··· Raw data

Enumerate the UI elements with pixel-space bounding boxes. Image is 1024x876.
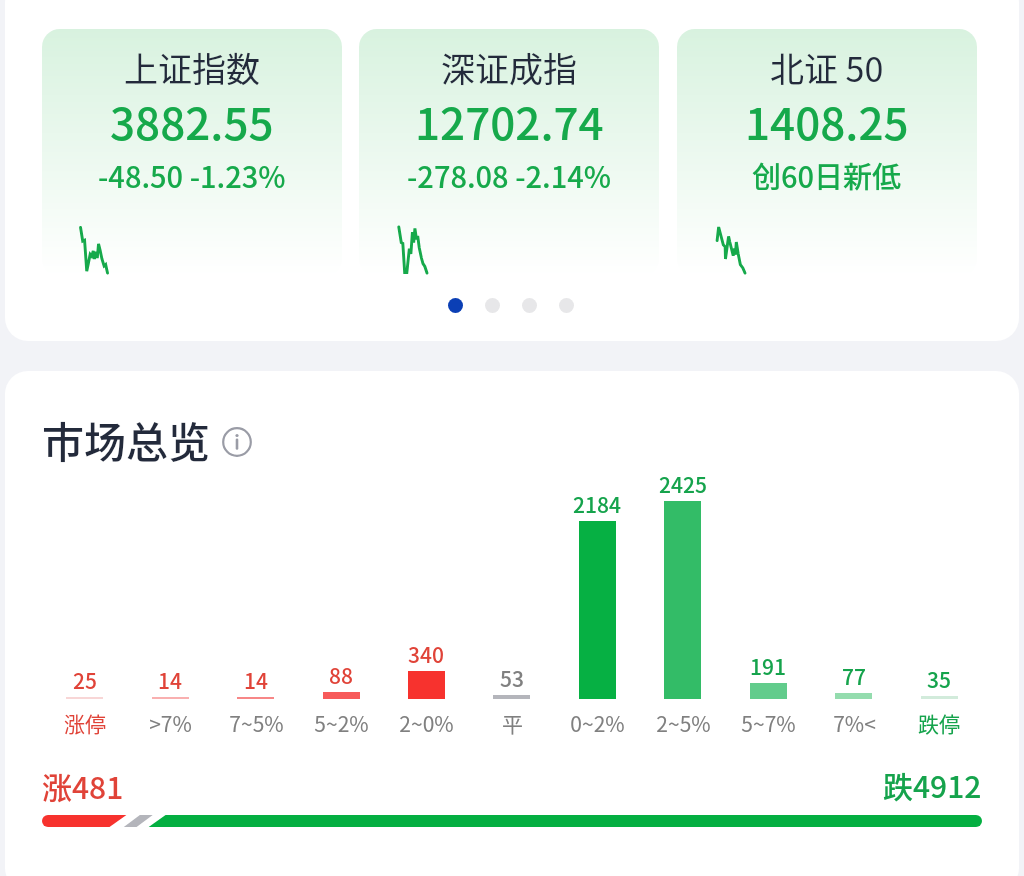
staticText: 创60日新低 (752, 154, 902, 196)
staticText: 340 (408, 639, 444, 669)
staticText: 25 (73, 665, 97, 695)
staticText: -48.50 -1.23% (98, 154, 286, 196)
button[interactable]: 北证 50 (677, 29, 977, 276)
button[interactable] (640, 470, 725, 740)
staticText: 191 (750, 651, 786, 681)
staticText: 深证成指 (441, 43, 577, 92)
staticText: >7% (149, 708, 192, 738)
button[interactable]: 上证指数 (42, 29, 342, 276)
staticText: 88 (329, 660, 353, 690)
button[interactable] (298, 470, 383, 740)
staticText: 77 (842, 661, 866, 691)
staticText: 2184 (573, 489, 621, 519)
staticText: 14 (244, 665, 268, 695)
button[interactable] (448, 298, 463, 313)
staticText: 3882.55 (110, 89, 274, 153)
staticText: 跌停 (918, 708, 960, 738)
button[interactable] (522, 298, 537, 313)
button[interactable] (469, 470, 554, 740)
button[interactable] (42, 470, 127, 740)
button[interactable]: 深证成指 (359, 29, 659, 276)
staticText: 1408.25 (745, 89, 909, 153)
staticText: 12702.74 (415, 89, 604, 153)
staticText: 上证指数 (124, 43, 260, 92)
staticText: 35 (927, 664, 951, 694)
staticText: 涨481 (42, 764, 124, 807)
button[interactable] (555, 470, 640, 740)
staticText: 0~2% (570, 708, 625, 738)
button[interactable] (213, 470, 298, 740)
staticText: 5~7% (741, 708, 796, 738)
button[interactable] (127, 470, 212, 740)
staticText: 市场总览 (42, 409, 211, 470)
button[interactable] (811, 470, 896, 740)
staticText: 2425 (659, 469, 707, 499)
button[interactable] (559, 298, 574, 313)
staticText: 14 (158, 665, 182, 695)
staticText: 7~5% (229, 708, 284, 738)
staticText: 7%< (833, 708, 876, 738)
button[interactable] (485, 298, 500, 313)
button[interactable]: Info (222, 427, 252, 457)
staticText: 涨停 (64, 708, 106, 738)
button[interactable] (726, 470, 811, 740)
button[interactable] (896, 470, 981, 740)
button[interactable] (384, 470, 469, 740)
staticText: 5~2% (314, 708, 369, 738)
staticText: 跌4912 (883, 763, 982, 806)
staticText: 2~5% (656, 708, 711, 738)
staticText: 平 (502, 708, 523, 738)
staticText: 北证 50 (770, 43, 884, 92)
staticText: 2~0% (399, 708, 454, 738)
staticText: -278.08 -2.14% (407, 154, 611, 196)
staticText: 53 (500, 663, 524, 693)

······
··· Raw data

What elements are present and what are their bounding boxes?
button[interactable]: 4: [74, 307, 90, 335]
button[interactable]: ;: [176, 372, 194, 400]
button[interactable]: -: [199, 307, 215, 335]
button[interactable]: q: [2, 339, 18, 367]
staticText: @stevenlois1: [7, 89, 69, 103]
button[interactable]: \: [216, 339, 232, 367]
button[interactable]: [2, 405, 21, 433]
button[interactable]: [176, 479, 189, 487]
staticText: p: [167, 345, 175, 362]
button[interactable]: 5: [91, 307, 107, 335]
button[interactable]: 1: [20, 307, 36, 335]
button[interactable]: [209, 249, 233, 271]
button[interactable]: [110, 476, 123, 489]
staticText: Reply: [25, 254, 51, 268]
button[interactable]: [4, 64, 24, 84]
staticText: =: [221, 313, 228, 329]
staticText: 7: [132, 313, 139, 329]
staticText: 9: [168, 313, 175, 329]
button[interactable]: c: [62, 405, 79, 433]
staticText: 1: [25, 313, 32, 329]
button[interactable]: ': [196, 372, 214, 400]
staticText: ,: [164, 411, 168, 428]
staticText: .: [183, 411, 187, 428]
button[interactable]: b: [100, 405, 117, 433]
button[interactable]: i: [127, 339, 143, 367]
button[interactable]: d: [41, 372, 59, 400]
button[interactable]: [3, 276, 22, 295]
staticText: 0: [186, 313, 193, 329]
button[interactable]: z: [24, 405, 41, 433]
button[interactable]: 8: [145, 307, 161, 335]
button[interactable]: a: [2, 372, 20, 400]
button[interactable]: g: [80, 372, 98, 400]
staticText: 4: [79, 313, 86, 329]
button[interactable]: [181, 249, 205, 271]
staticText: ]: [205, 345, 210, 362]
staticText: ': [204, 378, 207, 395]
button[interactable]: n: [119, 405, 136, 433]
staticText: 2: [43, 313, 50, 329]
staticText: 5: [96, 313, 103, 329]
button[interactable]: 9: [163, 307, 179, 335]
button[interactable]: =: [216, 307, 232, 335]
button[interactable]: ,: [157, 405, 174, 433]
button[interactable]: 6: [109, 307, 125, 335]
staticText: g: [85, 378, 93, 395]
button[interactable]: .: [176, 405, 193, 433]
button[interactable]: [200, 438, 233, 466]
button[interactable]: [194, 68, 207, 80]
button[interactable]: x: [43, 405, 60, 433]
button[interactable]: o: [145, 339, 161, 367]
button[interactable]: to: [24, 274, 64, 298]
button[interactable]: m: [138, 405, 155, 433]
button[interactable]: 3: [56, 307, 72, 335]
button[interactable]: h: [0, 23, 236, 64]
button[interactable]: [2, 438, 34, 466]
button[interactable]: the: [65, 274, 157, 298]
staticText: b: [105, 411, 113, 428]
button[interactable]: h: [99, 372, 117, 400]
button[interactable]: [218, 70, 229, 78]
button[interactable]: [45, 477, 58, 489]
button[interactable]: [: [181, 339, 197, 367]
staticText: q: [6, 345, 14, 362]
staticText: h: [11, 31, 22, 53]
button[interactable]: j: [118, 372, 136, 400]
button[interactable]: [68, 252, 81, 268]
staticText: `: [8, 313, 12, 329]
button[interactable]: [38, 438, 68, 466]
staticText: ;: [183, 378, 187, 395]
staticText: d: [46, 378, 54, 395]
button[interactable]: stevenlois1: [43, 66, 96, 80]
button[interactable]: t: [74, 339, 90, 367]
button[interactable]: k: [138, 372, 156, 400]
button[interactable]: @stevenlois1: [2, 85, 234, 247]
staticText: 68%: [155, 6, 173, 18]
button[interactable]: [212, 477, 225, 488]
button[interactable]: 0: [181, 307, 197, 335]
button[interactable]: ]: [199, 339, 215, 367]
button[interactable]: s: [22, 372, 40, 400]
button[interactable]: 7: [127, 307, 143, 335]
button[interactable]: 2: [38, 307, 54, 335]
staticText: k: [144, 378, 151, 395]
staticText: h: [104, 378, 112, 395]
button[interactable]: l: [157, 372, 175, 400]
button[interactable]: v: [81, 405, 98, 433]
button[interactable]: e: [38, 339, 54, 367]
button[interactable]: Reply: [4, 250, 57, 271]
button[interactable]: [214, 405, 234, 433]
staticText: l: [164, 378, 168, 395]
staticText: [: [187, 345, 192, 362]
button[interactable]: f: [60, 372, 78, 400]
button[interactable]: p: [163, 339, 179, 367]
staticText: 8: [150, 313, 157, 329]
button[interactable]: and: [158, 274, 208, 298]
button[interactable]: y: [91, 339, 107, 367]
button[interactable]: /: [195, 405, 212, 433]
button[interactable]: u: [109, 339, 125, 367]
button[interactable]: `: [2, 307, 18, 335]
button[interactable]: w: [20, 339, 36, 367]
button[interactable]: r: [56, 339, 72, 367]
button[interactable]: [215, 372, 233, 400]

······
··· Raw data

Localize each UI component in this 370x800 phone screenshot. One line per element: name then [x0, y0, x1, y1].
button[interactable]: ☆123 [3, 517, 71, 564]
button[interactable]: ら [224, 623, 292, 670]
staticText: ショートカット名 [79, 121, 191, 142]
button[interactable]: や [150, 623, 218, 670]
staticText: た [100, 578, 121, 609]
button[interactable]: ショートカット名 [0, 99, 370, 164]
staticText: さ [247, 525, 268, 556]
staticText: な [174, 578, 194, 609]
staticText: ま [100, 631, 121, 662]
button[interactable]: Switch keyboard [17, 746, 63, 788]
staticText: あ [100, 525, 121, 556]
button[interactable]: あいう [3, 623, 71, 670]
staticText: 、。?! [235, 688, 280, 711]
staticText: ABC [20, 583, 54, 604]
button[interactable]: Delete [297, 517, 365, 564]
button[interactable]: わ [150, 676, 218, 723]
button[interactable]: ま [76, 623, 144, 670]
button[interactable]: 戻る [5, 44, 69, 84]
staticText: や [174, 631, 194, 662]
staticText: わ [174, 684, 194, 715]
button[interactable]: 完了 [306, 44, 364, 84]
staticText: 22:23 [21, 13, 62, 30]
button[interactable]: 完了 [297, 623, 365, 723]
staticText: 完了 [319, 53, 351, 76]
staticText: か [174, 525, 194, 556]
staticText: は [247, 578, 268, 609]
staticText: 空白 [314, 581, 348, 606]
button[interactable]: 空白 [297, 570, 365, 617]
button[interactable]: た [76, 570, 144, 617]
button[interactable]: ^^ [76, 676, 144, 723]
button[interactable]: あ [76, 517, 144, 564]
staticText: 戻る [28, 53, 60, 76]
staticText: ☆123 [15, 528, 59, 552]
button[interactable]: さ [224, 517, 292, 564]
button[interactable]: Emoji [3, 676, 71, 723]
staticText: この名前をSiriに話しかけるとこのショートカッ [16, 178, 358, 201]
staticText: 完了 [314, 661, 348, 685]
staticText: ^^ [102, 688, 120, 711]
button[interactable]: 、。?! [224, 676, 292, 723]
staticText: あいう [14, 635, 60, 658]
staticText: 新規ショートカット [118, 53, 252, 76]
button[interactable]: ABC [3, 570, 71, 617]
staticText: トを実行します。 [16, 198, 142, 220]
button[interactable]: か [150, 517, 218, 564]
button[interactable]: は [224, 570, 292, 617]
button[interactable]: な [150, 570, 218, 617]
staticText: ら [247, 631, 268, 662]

······

■ **What to do**: Among the lines above, find those with the string "boxes" and copy them.

■ **Result**:
Enumerate the UI elements with pixel-space bounding boxes. Image is 1024x876.
What elements are present and what are their bounding boxes?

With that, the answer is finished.